=== What to produce ===
Compute how many lines in the entries below contain "dialog", and output nothing but the number.

=== Source data ===
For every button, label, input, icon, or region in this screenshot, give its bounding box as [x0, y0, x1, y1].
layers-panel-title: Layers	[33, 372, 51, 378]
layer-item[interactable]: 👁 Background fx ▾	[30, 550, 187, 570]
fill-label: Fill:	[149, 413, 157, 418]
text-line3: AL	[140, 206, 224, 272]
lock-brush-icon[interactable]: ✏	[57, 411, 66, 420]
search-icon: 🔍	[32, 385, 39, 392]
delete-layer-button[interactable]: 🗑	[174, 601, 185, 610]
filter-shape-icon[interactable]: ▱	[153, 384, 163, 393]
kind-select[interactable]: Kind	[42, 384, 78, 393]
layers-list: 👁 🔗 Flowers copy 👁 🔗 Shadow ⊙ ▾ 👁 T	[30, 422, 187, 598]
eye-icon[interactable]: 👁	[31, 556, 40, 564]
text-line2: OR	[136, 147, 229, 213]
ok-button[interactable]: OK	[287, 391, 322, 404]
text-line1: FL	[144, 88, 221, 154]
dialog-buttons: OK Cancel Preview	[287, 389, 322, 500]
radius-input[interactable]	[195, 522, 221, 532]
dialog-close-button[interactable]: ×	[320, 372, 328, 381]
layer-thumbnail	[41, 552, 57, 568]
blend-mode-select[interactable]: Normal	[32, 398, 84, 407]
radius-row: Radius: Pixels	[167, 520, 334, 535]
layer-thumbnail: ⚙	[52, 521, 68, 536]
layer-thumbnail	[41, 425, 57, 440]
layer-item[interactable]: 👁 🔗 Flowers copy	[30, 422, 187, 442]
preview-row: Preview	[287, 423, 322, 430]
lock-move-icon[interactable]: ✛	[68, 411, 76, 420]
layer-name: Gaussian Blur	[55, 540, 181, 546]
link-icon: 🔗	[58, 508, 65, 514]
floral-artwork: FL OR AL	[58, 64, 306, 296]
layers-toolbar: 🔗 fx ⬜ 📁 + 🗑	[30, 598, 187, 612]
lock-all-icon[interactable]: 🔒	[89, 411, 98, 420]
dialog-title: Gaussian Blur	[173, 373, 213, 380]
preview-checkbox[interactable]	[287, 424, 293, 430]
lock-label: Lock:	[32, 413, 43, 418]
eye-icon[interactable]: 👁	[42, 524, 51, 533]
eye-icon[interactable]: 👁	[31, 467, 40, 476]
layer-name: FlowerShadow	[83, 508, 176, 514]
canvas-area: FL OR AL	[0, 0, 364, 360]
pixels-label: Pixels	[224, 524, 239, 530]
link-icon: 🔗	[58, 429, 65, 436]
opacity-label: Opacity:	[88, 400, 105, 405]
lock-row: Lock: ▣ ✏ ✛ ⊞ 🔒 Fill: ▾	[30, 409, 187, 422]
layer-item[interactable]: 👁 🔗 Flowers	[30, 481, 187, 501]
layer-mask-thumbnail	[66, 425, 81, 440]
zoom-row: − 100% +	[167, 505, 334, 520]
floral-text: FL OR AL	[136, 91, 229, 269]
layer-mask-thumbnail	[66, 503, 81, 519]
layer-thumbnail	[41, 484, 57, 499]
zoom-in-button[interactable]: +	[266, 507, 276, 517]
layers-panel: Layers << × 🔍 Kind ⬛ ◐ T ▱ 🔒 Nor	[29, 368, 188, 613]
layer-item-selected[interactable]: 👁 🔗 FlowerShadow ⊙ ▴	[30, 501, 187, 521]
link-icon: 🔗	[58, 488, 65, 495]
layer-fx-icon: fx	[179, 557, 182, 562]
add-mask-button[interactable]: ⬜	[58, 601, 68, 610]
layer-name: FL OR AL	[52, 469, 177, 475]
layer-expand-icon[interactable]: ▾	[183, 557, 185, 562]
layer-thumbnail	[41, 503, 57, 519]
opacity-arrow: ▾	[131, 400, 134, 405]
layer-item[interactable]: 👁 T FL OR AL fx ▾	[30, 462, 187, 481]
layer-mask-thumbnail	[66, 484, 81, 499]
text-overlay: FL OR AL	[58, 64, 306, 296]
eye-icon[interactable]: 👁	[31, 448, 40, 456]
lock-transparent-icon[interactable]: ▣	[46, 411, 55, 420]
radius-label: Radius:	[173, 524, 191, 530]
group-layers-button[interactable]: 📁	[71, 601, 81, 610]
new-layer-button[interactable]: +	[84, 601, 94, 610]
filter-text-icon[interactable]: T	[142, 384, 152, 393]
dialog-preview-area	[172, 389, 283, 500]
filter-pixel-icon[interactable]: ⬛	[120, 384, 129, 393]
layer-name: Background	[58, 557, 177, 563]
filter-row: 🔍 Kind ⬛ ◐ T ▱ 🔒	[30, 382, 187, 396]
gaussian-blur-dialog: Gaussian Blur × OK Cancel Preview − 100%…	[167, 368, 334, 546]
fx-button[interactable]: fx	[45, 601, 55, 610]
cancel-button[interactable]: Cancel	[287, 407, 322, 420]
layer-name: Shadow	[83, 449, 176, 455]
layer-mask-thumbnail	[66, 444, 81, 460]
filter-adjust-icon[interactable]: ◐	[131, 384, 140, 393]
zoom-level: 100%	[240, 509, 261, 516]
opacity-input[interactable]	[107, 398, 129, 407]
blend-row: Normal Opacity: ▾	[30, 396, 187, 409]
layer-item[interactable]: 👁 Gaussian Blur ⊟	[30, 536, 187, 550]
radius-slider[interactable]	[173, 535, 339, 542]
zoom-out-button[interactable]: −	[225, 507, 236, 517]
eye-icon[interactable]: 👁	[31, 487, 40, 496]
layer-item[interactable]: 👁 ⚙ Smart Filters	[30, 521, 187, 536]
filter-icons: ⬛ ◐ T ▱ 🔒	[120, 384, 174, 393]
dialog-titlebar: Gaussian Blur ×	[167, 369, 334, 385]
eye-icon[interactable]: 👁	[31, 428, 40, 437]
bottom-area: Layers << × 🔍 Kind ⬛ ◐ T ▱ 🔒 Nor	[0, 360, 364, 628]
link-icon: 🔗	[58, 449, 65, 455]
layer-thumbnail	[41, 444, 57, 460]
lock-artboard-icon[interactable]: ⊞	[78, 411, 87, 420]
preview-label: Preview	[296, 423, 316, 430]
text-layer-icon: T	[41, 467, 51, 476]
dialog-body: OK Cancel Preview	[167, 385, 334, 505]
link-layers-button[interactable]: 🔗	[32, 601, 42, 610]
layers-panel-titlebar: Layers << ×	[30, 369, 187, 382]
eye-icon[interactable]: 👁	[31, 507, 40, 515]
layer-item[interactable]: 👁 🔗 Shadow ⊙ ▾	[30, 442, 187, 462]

=== Written answer ===
7